This Compaq was "rescued" from a Salvation Army store. It was kind of dirty and had a few small parts rattling around inside. But it was working! Later on it became the first computer that I ever installed a hard drive in. The computer originally had two full height 5.25" 360K drives. I put in a 20 megabyte Seagate drive. The Computer also has 640K of RAM. The minimum configuration for these machines was 128K RAM and only one floppy drive. Compaq introduced an enhanced version of this machine, the Compaq Plus. The Plus was that it had an internal 10 Megabyte hard disk. I do have a Plus also, but it needs some repair.
Sliding Access door for I/O ports and expansion slots.
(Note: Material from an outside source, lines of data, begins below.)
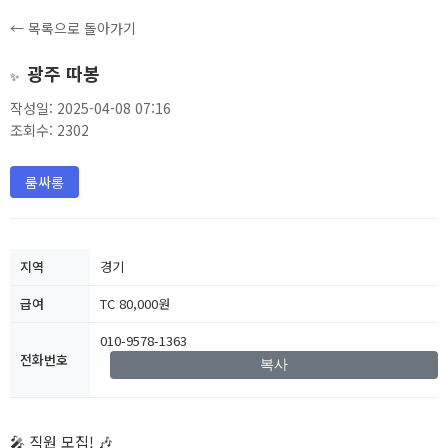
← 목록으로 돌아가기
광주 따봉
✨
작성일: 2025-04-08 07:16
조회수: 2302
룸싸롱
지역
경기
급여
TC 80,000원
010-9578-1363
전화번호
복사
🎤 직원 모집! 🎶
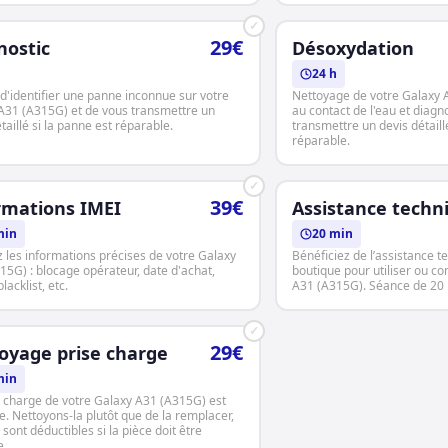
✓
29€
nostic
Désoxydation
24 h
d'identifier une panne inconnue sur votre
Nettoyage de votre Galaxy 
A31 (A315G) et de vous transmettre un
au contact de l'eau et diagn
taillé si la panne est réparable.
transmettre un devis détaillé
réparable.
✓
39€
rmations IMEI
Assistance techn
min
20 min
 les informations précises de votre Galaxy
Bénéficiez de l’assistance t
15G) : blocage opérateur, date d'achat,
boutique pour utiliser ou co
lacklist, etc.
A31 (A315G). Séance de 20 
✓
29€
oyage prise charge
min
e charge de votre Galaxy A31 (A315G) est
e. Nettoyons-la plutôt que de la remplacer,
s sont déductibles si la pièce doit être
e.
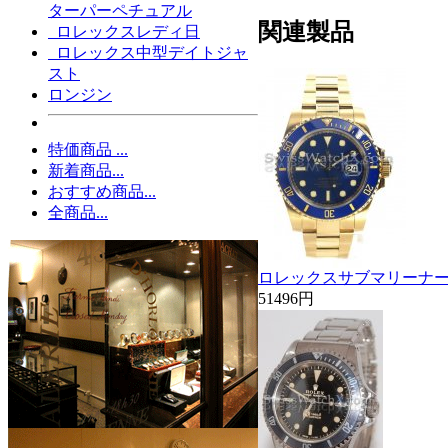
ターパーペチュアル
関連製品
ロレックスレディ日
ロレックス中型デイトジャ
スト
ロンジン
特価商品 ...
新着商品...
おすすめ商品...
全商品...
ロレックスサブマリーナー11
51496円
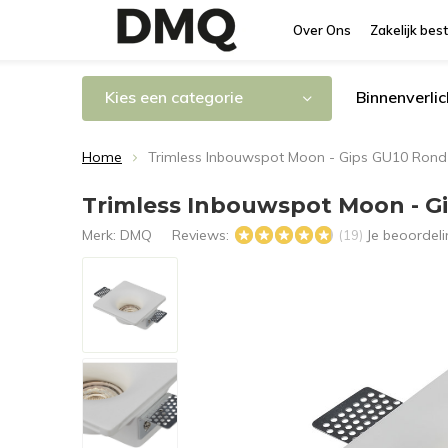
Over Ons
Zakelijk best
Kies een categorie
Binnenverlic
Home
Trimless Inbouwspot Moon - Gips GU10 Rond
Trimless Inbouwspot Moon - G
Merk:
DMQ
Reviews:
Je beoordel
(19)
The early Compaqs were important because they were probably the earliest legal IBM compatible MS-DOS computers. The Compaq had a compatible BIOS chip set that did not violate IBM patents. Now you had a quality alternative to IBM, and the thing was portable too. The machine resembles a portable sewing machine case when it is packed up and ready to travel. Many other brands were only partly compatible. Some were only compatible insofar as they could read and write IBM format floppy discs. As good as some of the other non compatible MS-DOS computers were, why was it so important to be IBM compatible? People who might not have known anything else about computers were familiar with the IBM name and reputation as a leader. As a matter of fact, I believe IBM's' entry into the personal computer market may have helped "legitimize" the concept of smaller single user computers, as opposed to the notion of having everyone do all their computer work tied to a million dollar mainframe with hundreds of users. That brand name recognition made the IBM PC immensely popular. That popularity encouraged the development of many programs for the IBM like Lotus 1-2-3, Harvard Graphics, and others. Having a compatible computer gave you a wide choice of programs of all types.
Sliding access door for power switch, fan, a/c. socket, and cord storage.
One exceptional feature of the Compaq was the built-in 9 in. Dual Mode monitor. It had a monochrome mode which gave you extremely sharp text, and CGA compatible color mode which showed colors as shades of green. The computer also has an RGB connector which gives you the option of using a CGA color monitor.
Compaq built their company on the success of this design. I used this computer as one of my main machines for a time. I consider this to be one of my favorite DOS collectibles.